Top NY Judge from Monticello Dies at 77

Top NY Judge from Monticello Dies at 77
FILE - This Feb. 17, 2015 file photo shows former Chief Judge Judith Kaye during the State of the Judiciary at the Court of Appeals in Albany, N.Y. Kaye, the first woman appointed to New Yorks top court and later its chief judge, died Wednesday Jan. 6, 2016, the state court system said. The cause of her death wasnt initially available. (Mike Groll/AP Photo)
The Associated Press
1/7/2016
Updated:
8/1/2018

NEW YORK—Former Chief Judge Judith Kaye, the first woman appointed to New York’s top court, has died. She was 77.

The state court system said Thursday that Kaye had died a day earlier. She lived in Manhattan.

First appointed to the bench in 1983, Kaye was named chief judge of the Court of Appeals by Democratic Gov. Mario Cuomo in 1993. Her predecessor, Sol Wachtler, resigned amid federal charges he harassed and threatened a former lover and her daughter.

Kaye was chief judge until her mandatory retirement at age 70 in 2008.

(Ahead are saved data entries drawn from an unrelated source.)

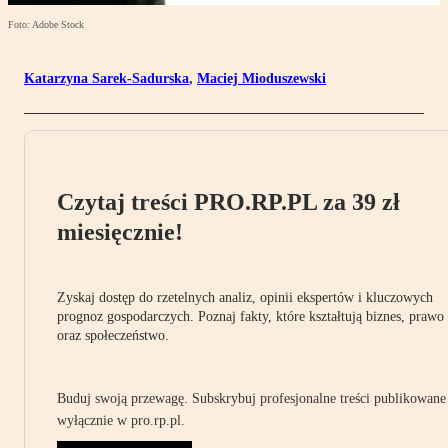
Foto: Adobe Stock
Katarzyna Sarek-Sadurska
,
Maciej Mioduszewski
Czytaj treści PRO.RP.PL za 39 zł
miesięcznie!
Zyskaj dostęp do rzetelnych analiz, opinii ekspertów i kluczowych
prognoz gospodarczych. Poznaj fakty, które kształtują biznes, prawo
oraz społeczeństwo.
Buduj swoją przewagę. Subskrybuj profesjonalne treści publikowane
wyłącznie w pro.rp.pl.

Andrea Stewart-Cousins, the Senate’s Democratic leader, said Kaye was “a towering figure in New York state.” She cited Kaye’s work on a range of issues, including juvenile justice, rights for gay couples, capital punishment, domestic violence, chemical addiction, and mental health.

Born in the Sullivan County town of Monticello on Aug. 4, 1938, Kaye was the daughter of Jewish parents who emigrated from Poland because of religious oppression, according to her official biography on the court system website.

She graduated from Barnard College in 1958 and the New York University School of Law in 1962. Her first job as a lawyer was as an associate at the Manhattan firm Sullivan and Cromwell. Kaye went on to work for a year in the IBM legal department and then as a commercial litigator at a firm whose clients included the Lionel Corp., the New York Produce Exchange, Ralston Purina Co., the Singer Co. and U.S. Industries, according to the biography.

Her judicial career began after Cuomo’s campaign promise to appoint the first woman to the Court of Appeals. After a tumultuous selection process, she was nominated by the governor and unanimously confirmed by the state Senate in September 1983.

Mario Cuomo’s son, current Gov. Andrew Cuomo, said Kaye “was a force for progress who had a profound impact on our state.”

He described her as “an exemplary role model for women everywhere” and a jurist who was “an outspoken opponent of the death penalty, believed in the fundamental promise of equal rights for all New Yorkers, and dedicated herself to strengthening our judicial system and our juries, along with many other worthy causes.”

Senator John Bonacic (R/C/I-Mt. Hope) called her a role model for young legal professionals, “but also a model on how to work through complex legal issues and arrive at decisions that were fair and just to everyone involved,” he said in a statement.

Cuomo said flags at state government buildings will fly at half-staff Jan. 8 to honor Kaye.